Re: [MSE] Questions about setting track language & kind (Bug 17006) from Mark Watson on 2012-09-24 (public-html-media@w3.org from September 2012)

From: Mark Watson <watsonm@netflix.com>
Date: Mon, 24 Sep 2012 17:15:04 +0000
To: Aaron Colwell <acolwell@google.com>
CC: "<public-html-media@w3.org>" <public-html-media@w3.org>
Message-ID: <8132BBEA-C5BC-4151-8E06-D7C4E903D3B1@netflix.com>

Oh, I do so love multiplexed representations ;-)

See answers below.

On Sep 21, 2012, at 11:09 AM, Aaron Colwell wrote:

Hi,

On one of the calls several weeks ago I said I'd start a thread about several questions I had about Bug 17006<https://www.w3.org/Bugs/Public/show_bug.cgi?id=17006>. Here it is. :) The goal of this bug is to provide a way to reflect the role & language specified in a DASH manifest in the {Audio | Video | Text}Track objects.

I've spent some time trying to understand the DASH spec and have come up with these questions:

1. Do people still want this feature? I believe it was one of the open issues our friends at Microsoft asked to be included in the original proposal.

Yes. Whether the information comes from a DASH manifest, or elsewhere, it may not be in the media itself and it would be good to expose it on the video-element in a source-independent way.

2. Why would it be better to put this information in the manifest instead of the initialization segments?

A good question, but ...

Don't they have role & language information encoded in them?

… no. An audio file is just an audio file and is not necessarily annotated in the file with content metadata such as language and purpose (commentary etc.). I guess DASH could have required those annotations to be in band in the file, but it doesn't.

3. It looks like language & role can be specified at the AdaptationSet & ContentComponent level. How should these be treated differently in the Media Source context?

For the unmultiplexed case, all the Representations in an AdaptationSet have the same languages and kind, because the meaning of an AdaptationSet is that they can be automatically switched for bitrate adaptation. So for the unmixed case the language and kind on the AdaptationSet apply to all the Representations.

For the multiplexed case, similarly, every Representation must contain the same set of multiplexed tracks, because the player could switch between Representations. The ContentComponent elements describe the tracks in the multiplex, including their language and kind.

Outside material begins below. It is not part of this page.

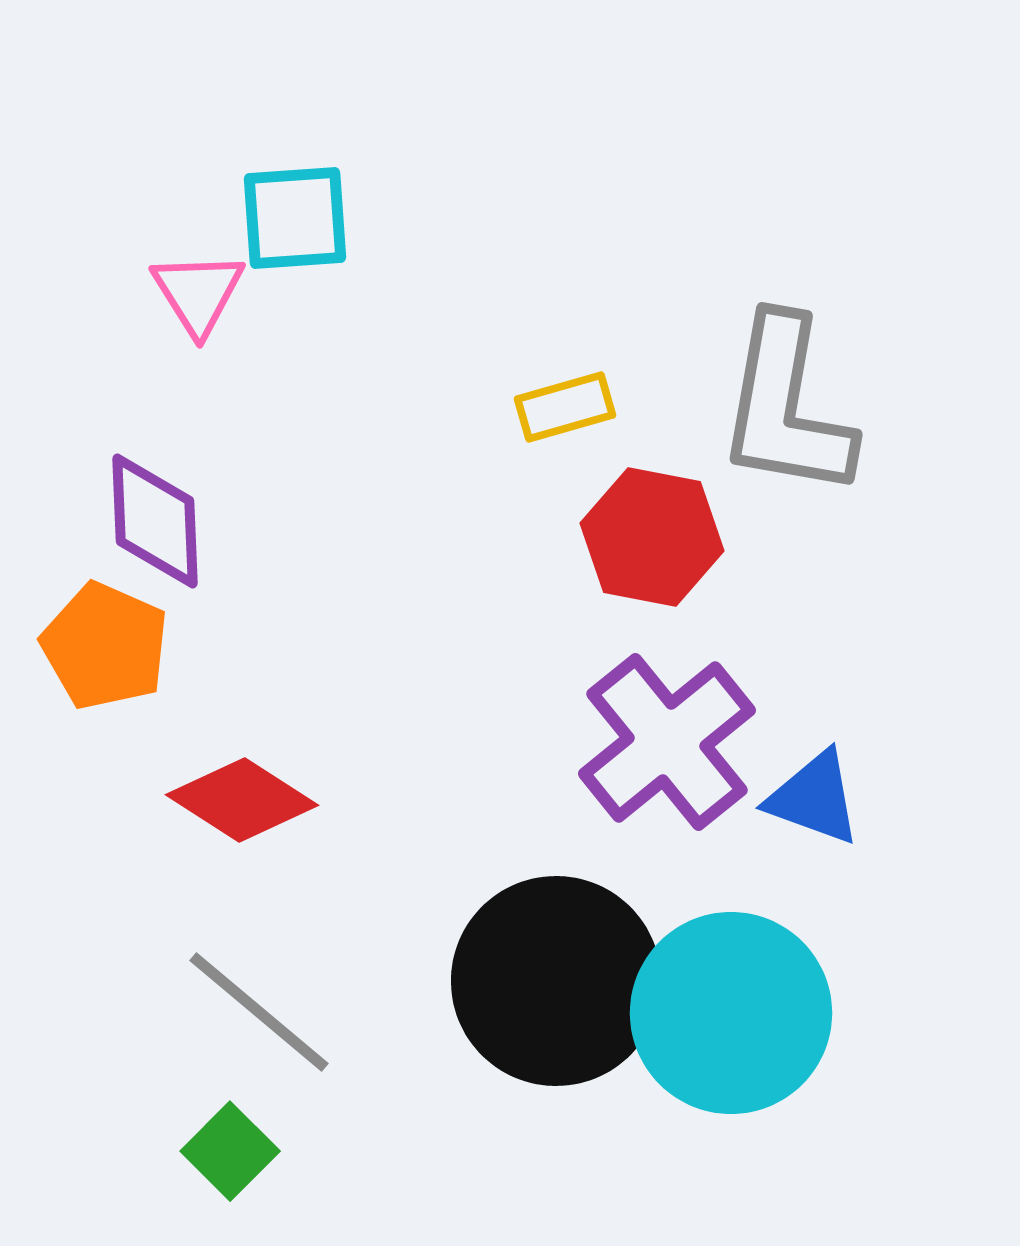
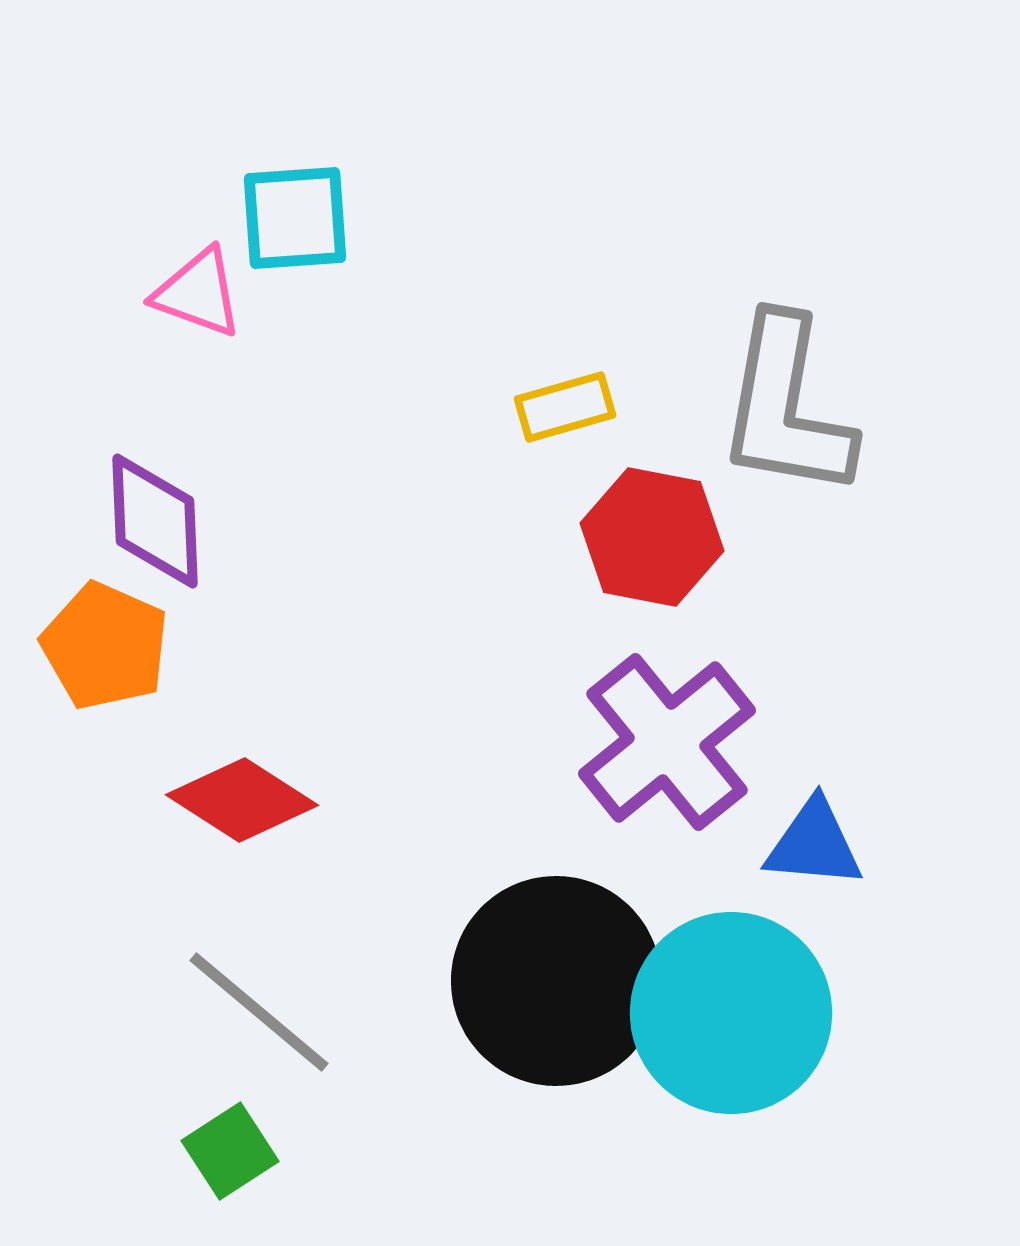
pink triangle: rotated 38 degrees counterclockwise
blue triangle: moved 46 px down; rotated 15 degrees counterclockwise
green square: rotated 12 degrees clockwise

If you have language and kind on the AdaptationSet level and there are also ContentComponents, then the AdaptationSet level annotations (if they are allowed at all, I am not sure), serve only as defaults for any ContentComponent which doesn't explicitly include them.

4. In the context of this bug, are we assuming a 1:1 mapping between AdaptationSets and SourceBuffers? (ie Representations from different AdaptationSets won't be mixed)

Representations from the same AdaptationSet should certainly be fed into the same SourceBuffer.

I think things are clearer and simpler if different AdaptationSets map to different SourceBuffers, so we might want to require or assume that.

As things stand now, it's possible to do language switching by appending the new language audio into the same SourceBuffer as the previous one. I'm not sure why you would want to do that instead of creating a new SourceBuffer. Supporting language and kind mapping in this model would require mapping a single SourceBuffer to multiple HTML <video> tracks and I don't see an easy way to do this without in-band indications.

I think in that model, the application is taking more control of what is appended where (it has to know, for example, which parts of the SourceBuffer are in which language so that it can properly handle seeking). It would be reasonable to not support language/kind mapping in that case.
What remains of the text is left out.